Noi non viviamo soltanto dopo il venerdì santo e dopo Pasqua, ma viviamo anche e soprattutto dopo Pentecoste, dopo la discesa dello Spirito santo. Questi fa sì che questo Vangelo, con tutta la sua sapienza e la sua potenza, possa essere qui mediante la predicazione, l’annuncio. Poi, questo fa sì che la sua logica si confronti con la nostra logica, la vinca e la convinca. E non comprendiamo ancora tutto. Comprendiamo soltanto quanto è necessario e sufficiente per la nostra salvezza.

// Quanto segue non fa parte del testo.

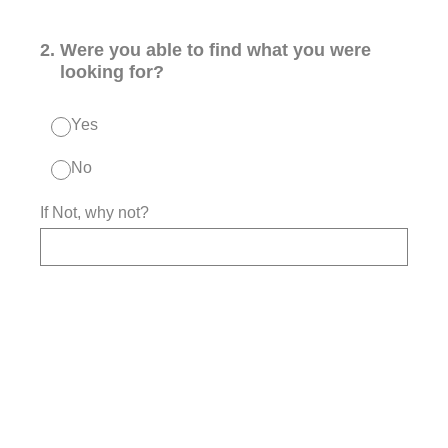
2
.
Were you able to find what you were
looking for?
Yes
No
If Not, why not?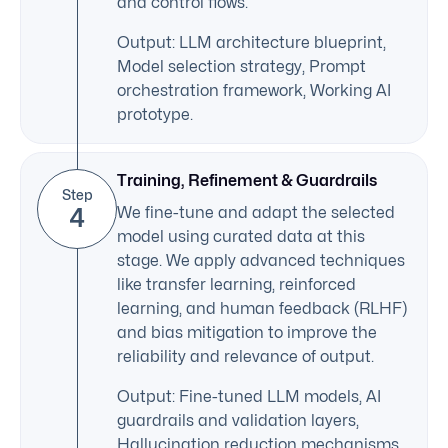
and control flows.
Output: LLM architecture blueprint,
Model selection strategy, Prompt
orchestration framework, Working AI
prototype.
Training, Refinement & Guardrails
Step
4
We fine-tune and adapt the selected
model using curated data at this
stage. We apply advanced techniques
like transfer learning, reinforced
learning, and human feedback (RLHF)
and bias mitigation to improve the
reliability and relevance of output.
Output: Fine-tuned LLM models, AI
guardrails and validation layers,
Hallucination reduction mechanisms,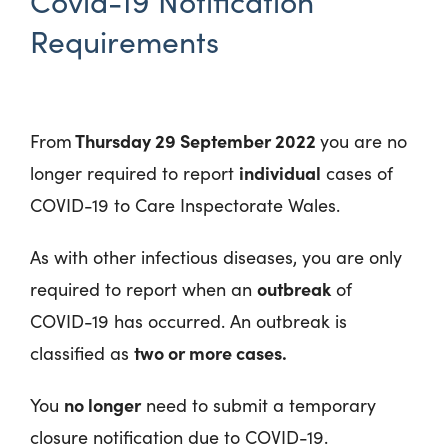
Covid-19 Notification
Requirements
Thursday 29 September 2022
From
you are no
individual
longer required to report
cases of
COVID-19 to Care Inspectorate Wales.
As with other infectious diseases, you are only
outbreak
required to report when an
of
COVID-19 has occurred. An outbreak is
two or more cases.
classified as
no longer
You
need to submit a temporary
closure notification due to COVID-19.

La logica di “patì sotto Ponzio Pilato, fu crocifisso, morì e fu sepolto, il terzo giorno risuscitò” la possiamo conoscere perché ci viene rivelata, ma non la possiamo “comprendere” cioè “prendere”, perché è la logica di Dio, perché è la mossa di scacchi o il colpo di biliardo che nessuno di noi avrebbe pensato di fare o sarebbe in grado di fare, ma che una volta visto, ne riconosciamo la forza, la giustizia e l’efficacia. Le potenze del mondo, l’impero romano, la religione e il popolo che si accaniscono contro l’uomo di Dio, lo torturano e l’ammazzano davanti a tutti, e Dio c’è come non mai in quell’uomo che subisce tutto questo e vince tutto questo mostrando e dimostrando una vita nuova, una vita eterna, una fragilità e provvisorietà del male e della morte in questa Storia umana, Storia segnata, regolata, determinata dalla morte, Storia di Gesù Cristo e Storia nostra. È questo Signore Gesù Cristo che incontra i discepoli dopo il suo risveglio dalla morte e dice loro: “Pace a voi” (Luca 24,36). La logica di Dio non è di non far morire, è di più, è di di far vivere, non di abolire la morte, di più, di donare la vita eterna, cioè una vita senza più alcun tipo di morte e non soltanto senza morte fisica.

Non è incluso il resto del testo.